Stabilization of floating platform by boundary tracking control

In this work, a boundary tracking control scheme is investigated for the stabilization of a floating platform connected to a traditional mooring system. The system is composed of a floating platform and several mooring lines which are designed for station keeping of the former on the sea surface. Since the floating platform is subject to excitation forces from waves and currents, a coupled boundary-tracking controller is proposed for the tip payload of mooring lines in two-dimensional direction to reduce the effect of boundary vertical and horizontal displacement. Firstly, a boundary controller is proposed to the boundary oscillation in horizontal direction. Secondly, in order to efficiently suppress the heave motions of the platform, an auxiliary exo-system is introduced to generate the desired time-varying reference trajectory in the vertical direction. Furthermore, a tracking error system is derived by integrating the reference trajectory.
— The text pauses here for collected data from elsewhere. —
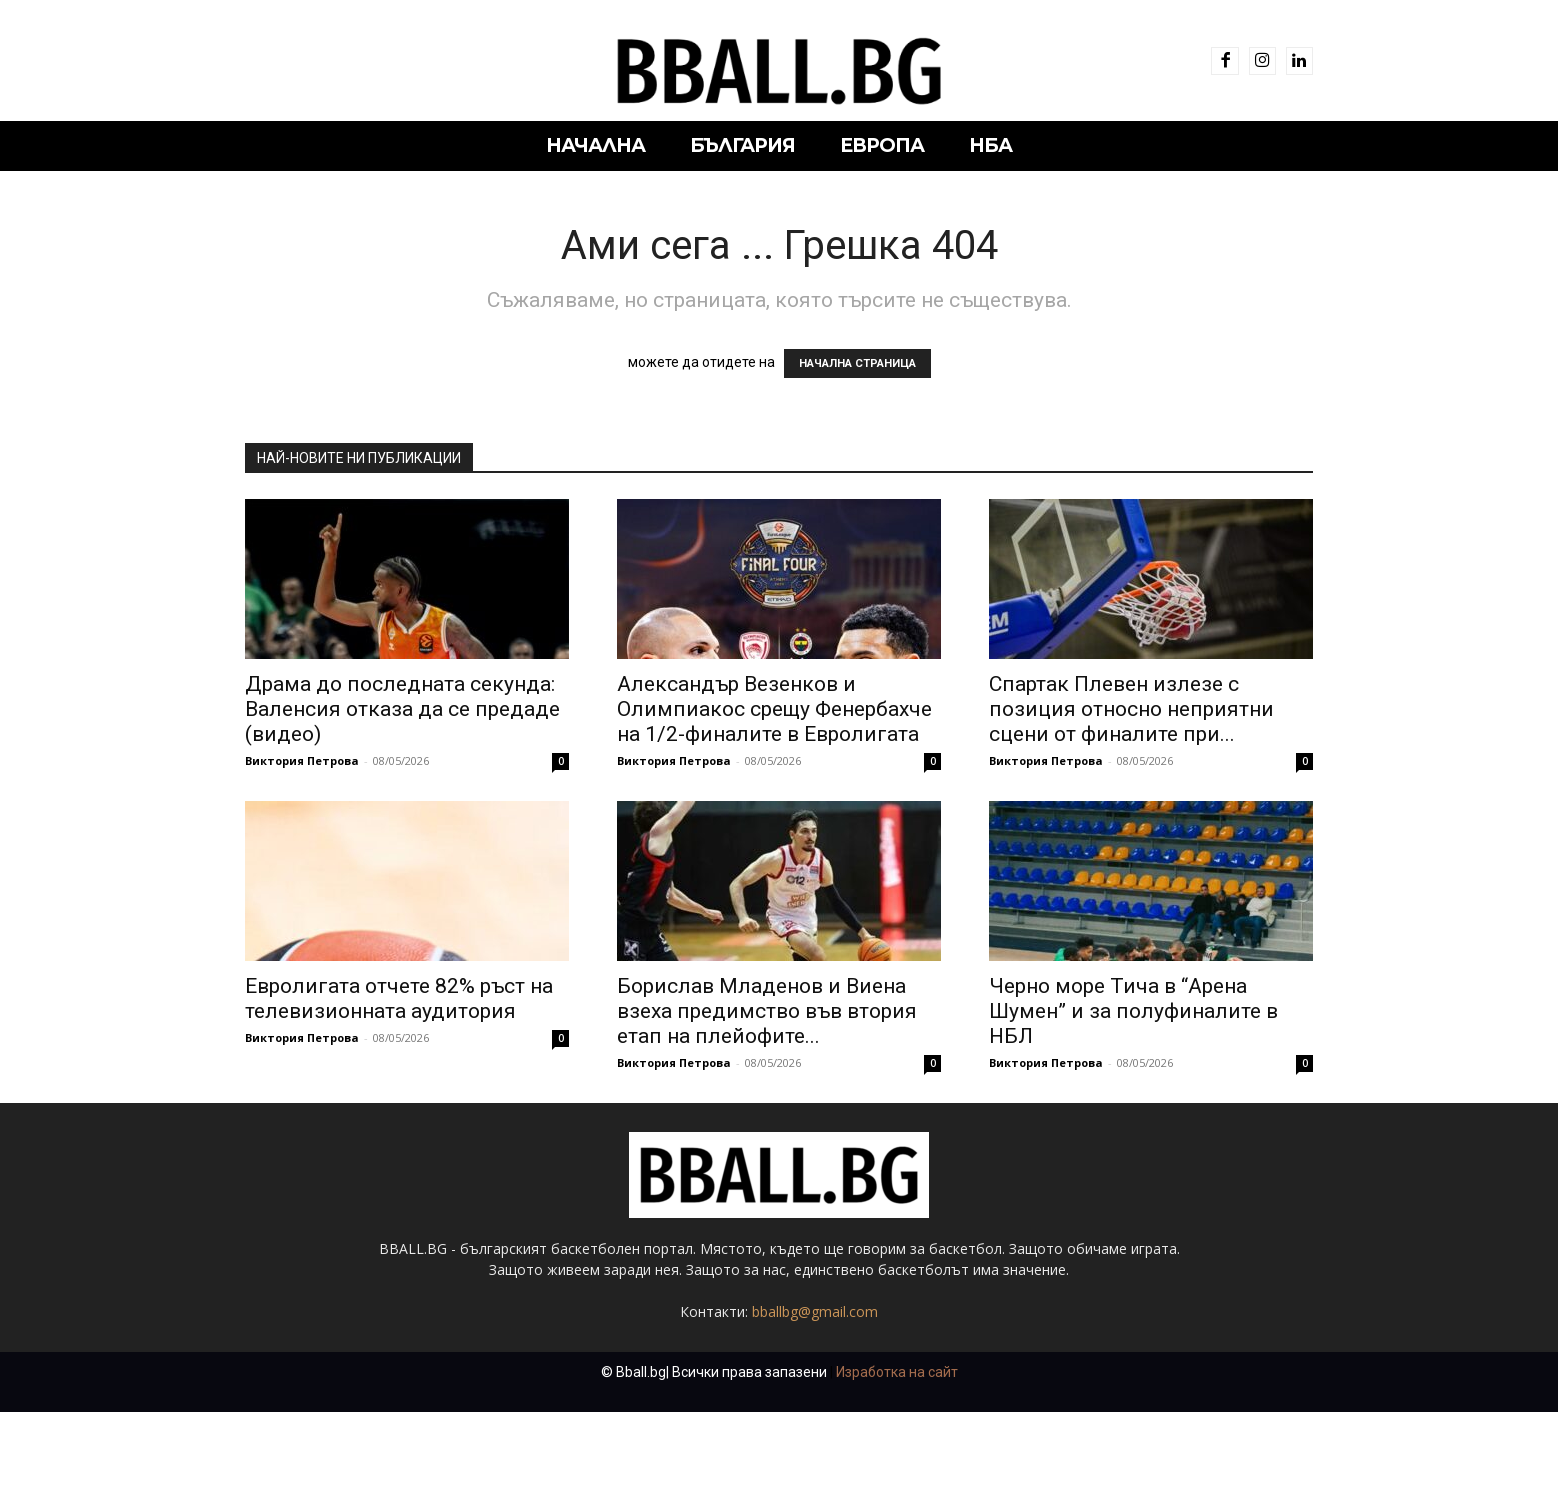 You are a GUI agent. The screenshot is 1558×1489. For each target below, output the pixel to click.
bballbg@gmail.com (815, 1311)
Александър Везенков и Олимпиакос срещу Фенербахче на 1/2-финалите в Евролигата (774, 709)
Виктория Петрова (302, 760)
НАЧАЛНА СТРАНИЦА (857, 363)
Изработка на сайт (897, 1372)
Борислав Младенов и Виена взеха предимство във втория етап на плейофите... (767, 1011)
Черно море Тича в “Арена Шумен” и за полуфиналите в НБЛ (1133, 1011)
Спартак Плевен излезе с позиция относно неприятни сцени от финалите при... (1131, 709)
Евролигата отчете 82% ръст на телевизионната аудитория (399, 998)
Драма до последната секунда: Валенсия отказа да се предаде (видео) (402, 709) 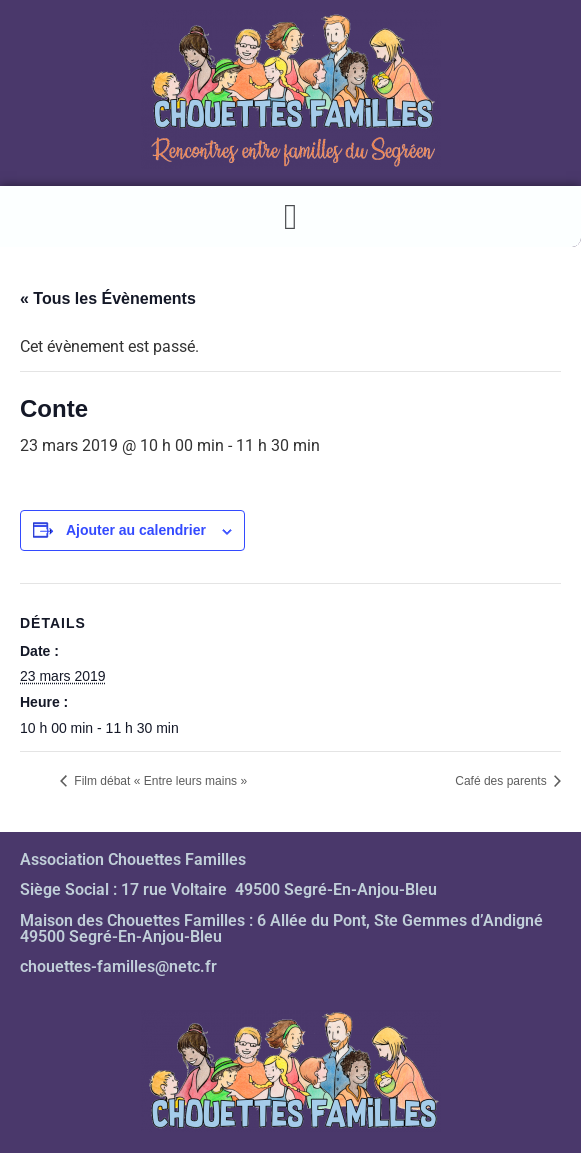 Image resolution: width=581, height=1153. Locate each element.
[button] (290, 216)
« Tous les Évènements (108, 298)
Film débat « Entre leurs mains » (159, 781)
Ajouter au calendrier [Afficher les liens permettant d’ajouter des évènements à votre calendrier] (136, 530)
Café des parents (502, 781) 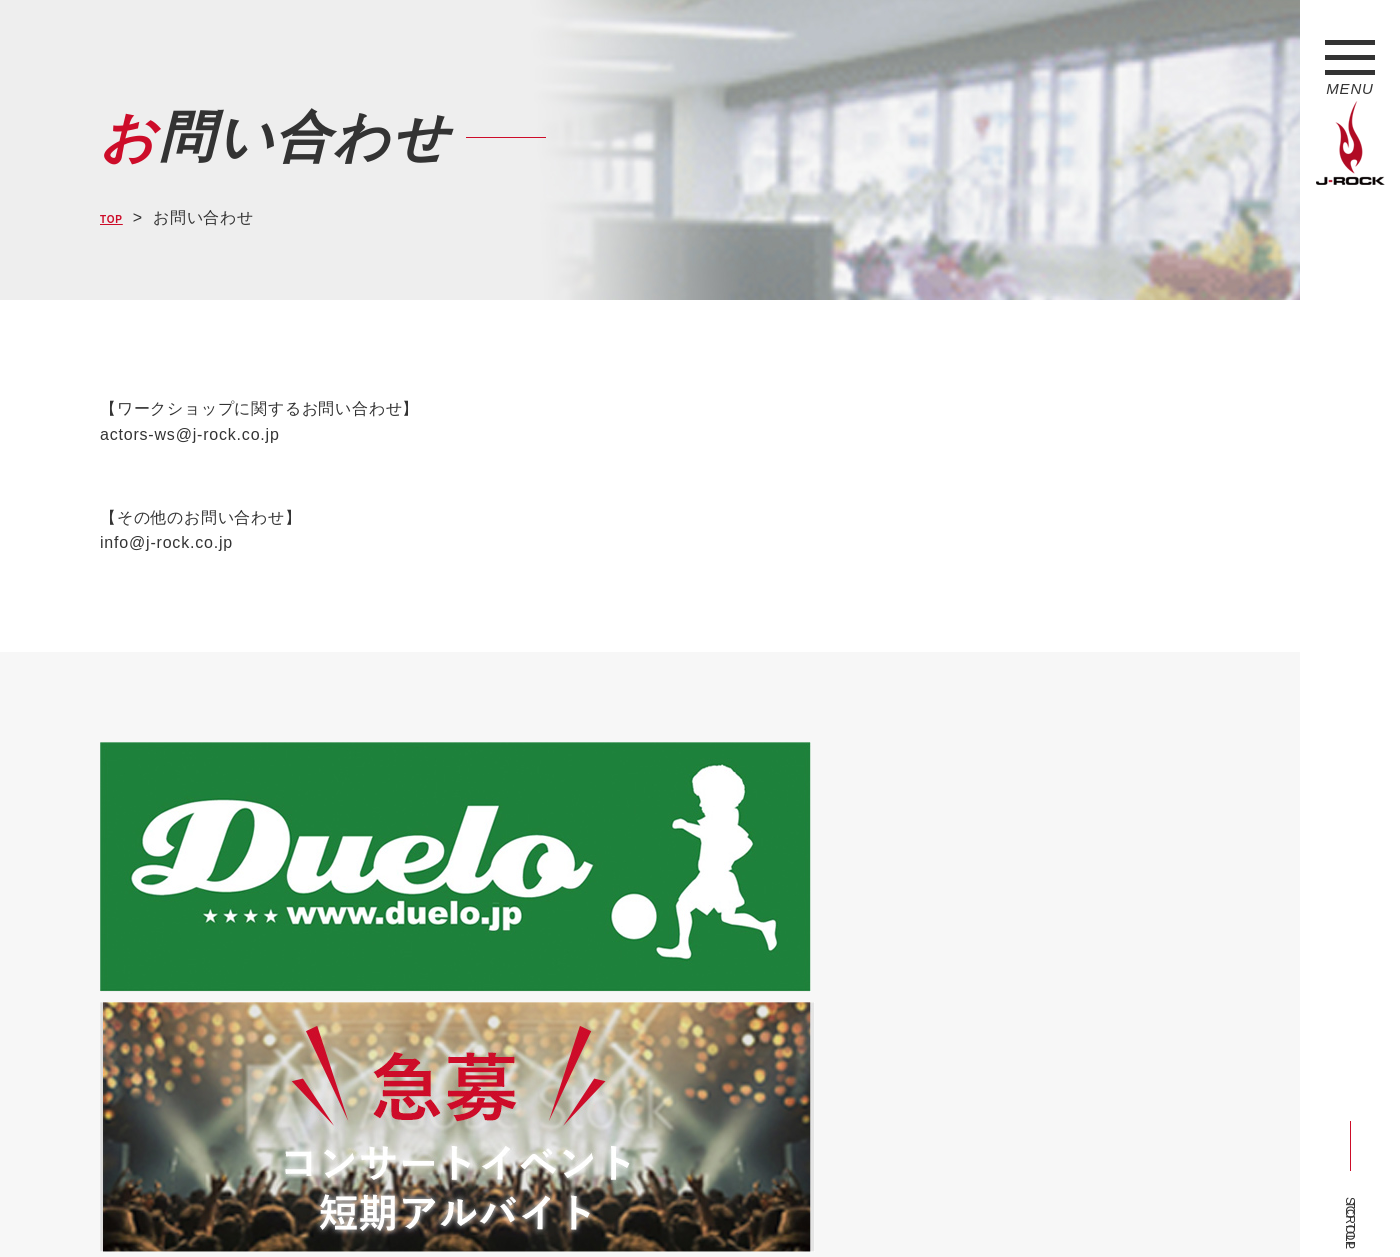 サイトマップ (429, 1205)
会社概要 (335, 1205)
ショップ (523, 1205)
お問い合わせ (617, 1205)
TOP (117, 217)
According to this error system, the boundary motion of mooring lines in vertical direction can track the reference trajectory which is to achieve the target of vibration suppression. In addition, the stability of the system is guaranteed by Lyapunov's method. Finally, numerical simulation results show that efficacy of the proposed control scheme, that is, the boundary displacement of z-axis can accurately track a bounded periodic time-varying reference trajectory and the horizontal boundary vibration can be suppressed within a small range.